+++ Exercise data

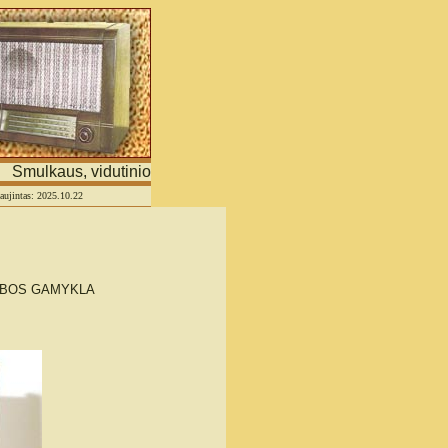
mulkaus, vidutinio verslo ir asmeninių tinklapių portalas
naujintas: 2025.10.22
YBOS GAMYKLA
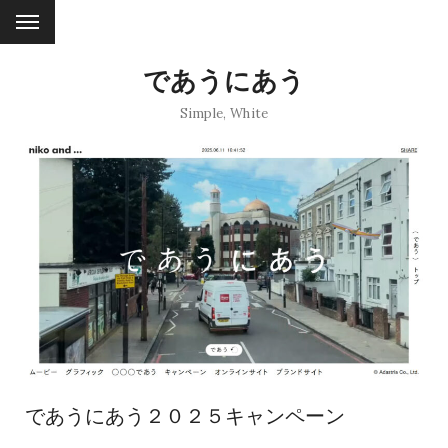
であうにあう
Simple
,
White
であうにあう２０２５キャンペーン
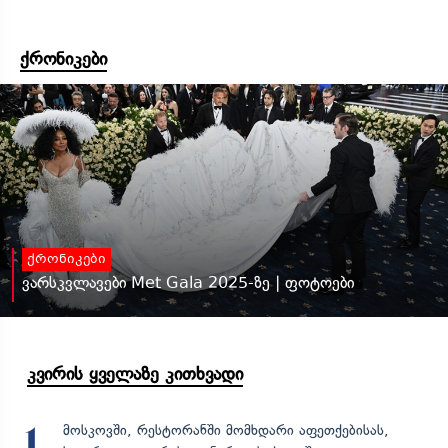
ქრონიკები
ქრონიკები
ვარსკვლავები Met Gala 2025-ზე | ფოტოები
კვირის ყველაზე კითხვადი
მოსკოვში, რესტორანში მომხდარი აფეთქებისას,
1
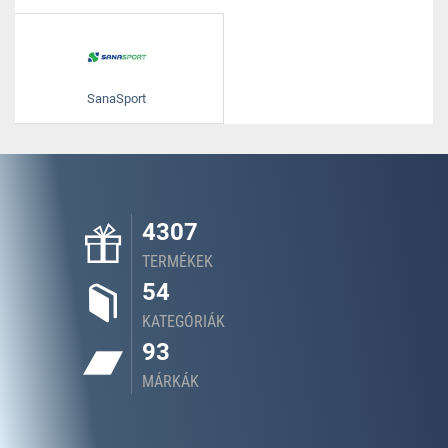
SanaSport
4307
TERMÉKEK
54
KATEGÓRIÁK
93
MÁRKÁK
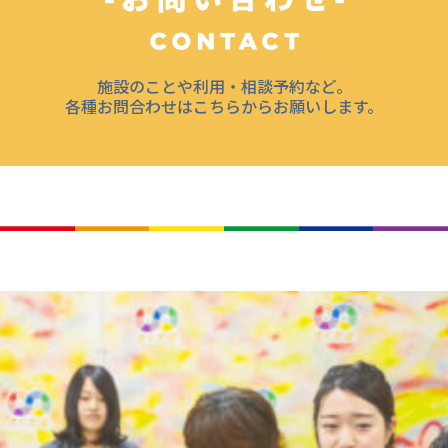
施設のことや利用・相談予約など。
各種お問合わせはこちらからお願いします。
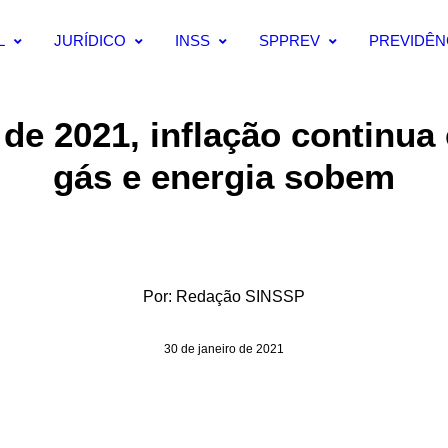
L
JURÍDICO
INSS
SPPREV
PREVIDÊN
 de 2021, inflação continua 
gás e energia sobem
Por:
Redação SINSSP
30 de janeiro de 2021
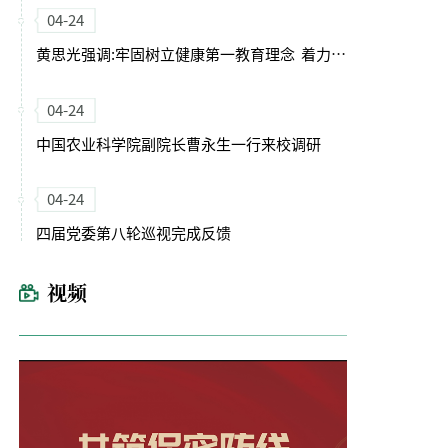
04-24
黄思光强调:牢固树立健康第一教育理念 着力培养德智体美劳全面发展的卓越农林人才
04-24
中国农业科学院副院长曹永生一行来校调研
04-24
四届党委第八轮巡视完成反馈
视频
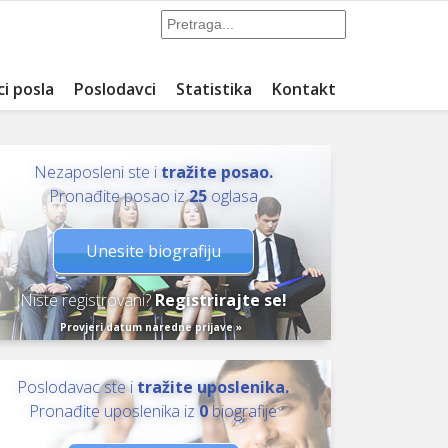
ci posla
Poslodavci
Statistika
Kontakt
Nezaposleni ste i
tražite posao.
Pronađite posao iz
25
oglasa
Unesite biografiju
Niste registrovani?
Registrirajte se!
Provjeri datum naredne prijave »
Poslodavac ste i
tražite uposlenika.
Pronađite uposlenika iz
0
biografije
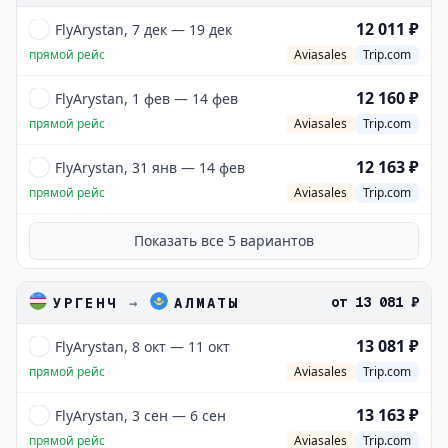
12 011 ₽
FlyArystan, 7 дек — 19 дек
прямой рейс
Aviasales
Trip.com
12 160 ₽
FlyArystan, 1 фев — 14 фев
прямой рейс
Aviasales
Trip.com
12 163 ₽
FlyArystan, 31 янв — 14 фев
прямой рейс
Aviasales
Trip.com
Показать все
5
вариантов
от
13 081 ₽
УРГЕНЧ
→
АЛМАТЫ
13 081 ₽
FlyArystan, 8 окт — 11 окт
прямой рейс
Aviasales
Trip.com
13 163 ₽
FlyArystan, 3 сен — 6 сен
прямой рейс
Aviasales
Trip.com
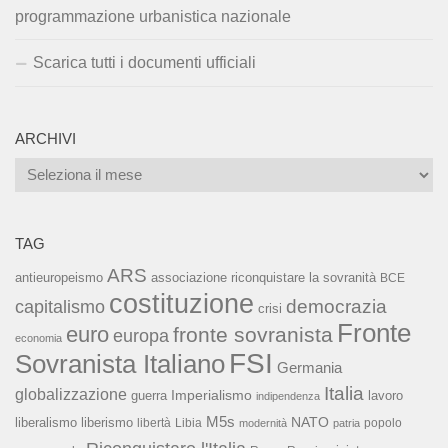
programmazione urbanistica nazionale
Scarica tutti i documenti ufficiali
ARCHIVI
Archivi
TAG
ARS
associazione riconquistare la sovranità
antieuropeismo
BCE
costituzione
capitalismo
democrazia
crisi
Fronte
euro
fronte sovranista
europa
economia
FSI
Sovranista Italiano
Germania
Italia
globalizzazione
Imperialismo
lavoro
guerra
indipendenza
M5s
NATO
liberalismo
liberismo
libertà
Libia
popolo
modernità
patria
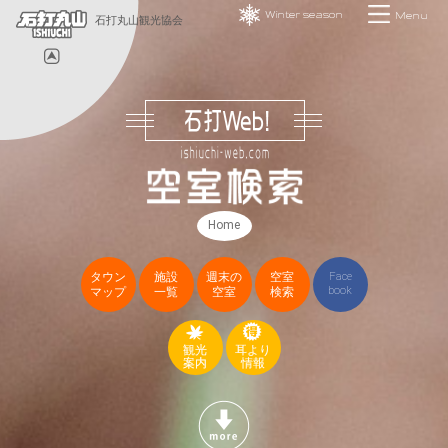
Winter season
Menu
石打丸山観光協会
Home
タウン
施設
週末の
空室
Face
book
マップ
一覧
空室
検索
観光
耳より
案内
情報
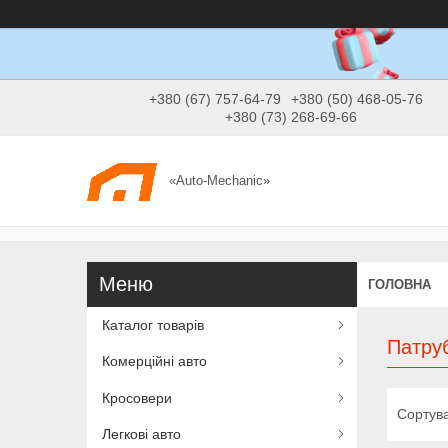
+380 (67) 757-64-79
+380 (50) 468-05-76
+380 (73) 268-69-66
«Auto-Mechanic»
ГОЛОВНА
Каталог товарів
Патруб
Комерційні авто
Кросовери
Легкові авто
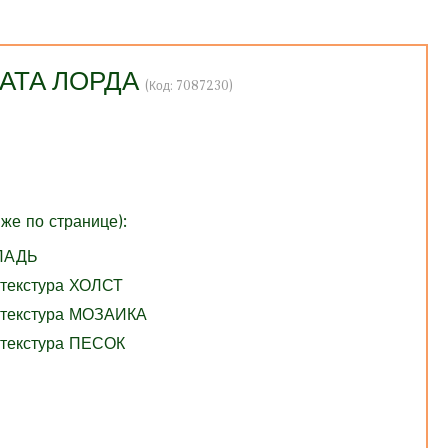
НАТА ЛОРДА
(Код:
7087230
)
же по странице):
ГЛАДЬ
 текстура ХОЛСТ
 текстура МОЗАИКА
 текстура ПЕСОК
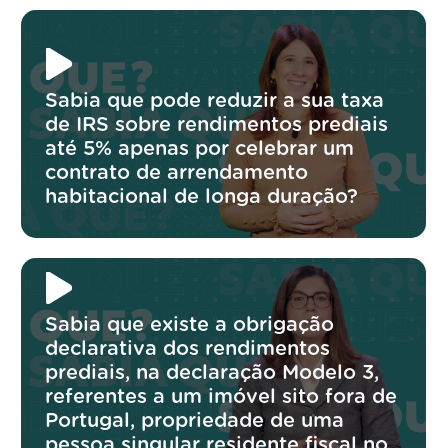
Sabia que pode reduzir a sua taxa
de IRS sobre rendimentos prediais
até 5% apenas por celebrar um
contrato de arrendamento
habitacional de longa duração?
Sabia que existe a obrigação
declarativa dos rendimentos
prediais, na declaração Modelo 3,
referentes a um imóvel sito fora de
Portugal, propriedade de uma
pessoa singular residente fiscal no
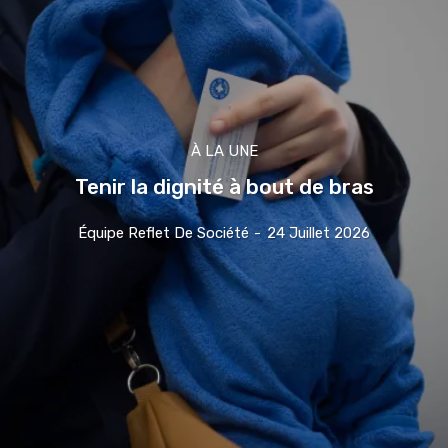
À LA UNE
Tenir la dignité à bout de bras
Équipe Reflet De Société
-
24 Juillet 2026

++++++

Directions for this task:
Pictures stay out; print everything else in the data exactly.

Your response:
mulkaus, vidutinio verslo ir asmeninių tinklapių portalas
naujintas: 2025.10.22
YBOS GAMYKLA
であうにあう
Simple
,
White
であうにあう２０２５キャンペーン
ქრონიკები
ქრონიკები
ვარსკვლავები Met Gala 2025-ზე | ფოტოები
კვირის ყველაზე კითხვადი
მოსკოვში, რესტორანში მომხდარი აფეთქებისას,
1
SanaSport
4307
TERMÉKEK
54
KATEGÓRIÁK
93
MÁRKÁK
施設のことや利用・相談予約など。
各種お問合わせはこちらからお願いします。
L
JURÍDICO
INSS
SPPREV
PREVIDÊN
 de 2021, inflação continua 
gás e energia sobem
Por:
Redação SINSSP
30 de janeiro de 2021
04-24
黄思光强调:牢固树立健康第一教育理念 着力培养德智体美劳全面发展的卓越农林人才
04-24
中国农业科学院副院长曹永生一行来校调研
04-24
四届党委第八轮巡视完成反馈
视频
ci posla
Poslodavci
Statistika
Kontakt
Nezaposleni ste i
tražite posao.
Pronađite posao iz
25
oglasa
Unesite biografiju
Niste registrovani?
Registrirajte se!
Provjeri datum naredne prijave »
Poslodavac ste i
tražite uposlenika.
Pronađite uposlenika iz
0
biografije
12 011 ₽
FlyArystan, 7 дек — 19 дек
прямой рейс
Aviasales
Trip.com
12 160 ₽
FlyArystan, 1 фев — 14 фев
прямой рейс
Aviasales
Trip.com
12 163 ₽
FlyArystan, 31 янв — 14 фев
прямой рейс
Aviasales
Trip.com
Показать все
5
вариантов
от
13 081 ₽
УРГЕНЧ
→
АЛМАТЫ
13 081 ₽
FlyArystan, 8 окт — 11 окт
прямой рейс
Aviasales
Trip.com
13 163 ₽
FlyArystan, 3 сен — 6 сен
прямой рейс
Aviasales
Trip.com
programmazione urbanistica nazionale
Scarica tutti i documenti ufficiali
ARCHIVI
Archivi
TAG
ARS
associazione riconquistare la sovranità
antieuropeismo
BCE
costituzione
capitalismo
democrazia
crisi
Fronte
euro
fronte sovranista
europa
economia
FSI
Sovranista Italiano
Germania
Italia
globalizzazione
Imperialismo
lavoro
guerra
indipendenza
M5s
NATO
liberalismo
liberismo
libertà
Libia
popolo
modernità
patria
Winter season
Menu
石打丸山観光協会
Home
タウン
施設
週末の
空室
Face
book
マップ
一覧
空室
検索
観光
耳より
案内
情報
+380 (67) 757-64-79
+380 (50) 468-05-76
+380 (73) 268-69-66
«Auto-Mechanic»
ГОЛОВНА
Каталог товарів
Патруб
Комерційні авто
Кросовери
Легкові авто
НАТА ЛОРДА
(Код:
7087230
)
же по странице):
ГЛАДЬ
 текстура ХОЛСТ
 текстура МОЗАИКА
 текстура ПЕСОК
Sabia que pode reduzir a sua taxa
de IRS sobre rendimentos prediais
até 5% apenas por celebrar um
contrato de arrendamento
habitacional de longa duração?
Sabia que existe a obrigação
declarativa dos rendimentos
prediais, na declaração Modelo 3,
referentes a um imóvel sito fora de
Portugal, propriedade de uma
pessoa singular residente fiscal no
À LA UNE
Tenir la dignité à bout de bras
Équipe Reflet De Société
-
24 Juillet 2026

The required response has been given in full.